_Work instruction_: In the data, find each line where the word "your" appears and list that line.

# # # #

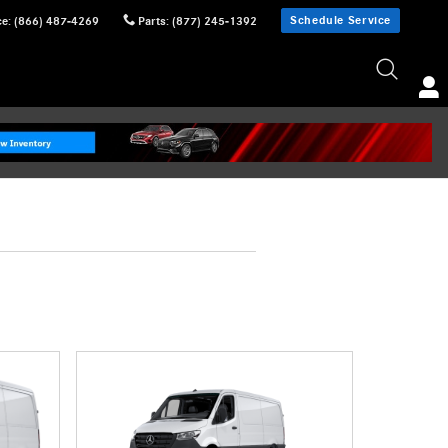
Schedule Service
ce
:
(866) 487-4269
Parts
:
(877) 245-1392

# # # #

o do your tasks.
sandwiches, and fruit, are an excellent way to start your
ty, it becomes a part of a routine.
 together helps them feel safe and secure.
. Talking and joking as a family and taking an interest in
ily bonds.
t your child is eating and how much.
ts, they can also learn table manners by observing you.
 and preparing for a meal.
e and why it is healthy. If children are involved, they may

# # # #

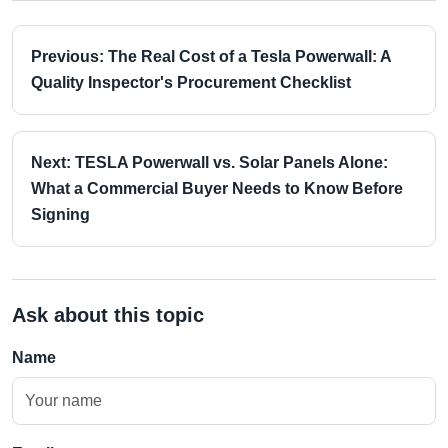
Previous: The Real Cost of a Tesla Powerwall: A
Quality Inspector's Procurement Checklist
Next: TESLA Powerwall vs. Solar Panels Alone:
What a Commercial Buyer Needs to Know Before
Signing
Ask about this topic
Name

# # # #

_Expected answer_:
o do your tasks.
sandwiches, and fruit, are an excellent way to start your
t your child is eating and how much.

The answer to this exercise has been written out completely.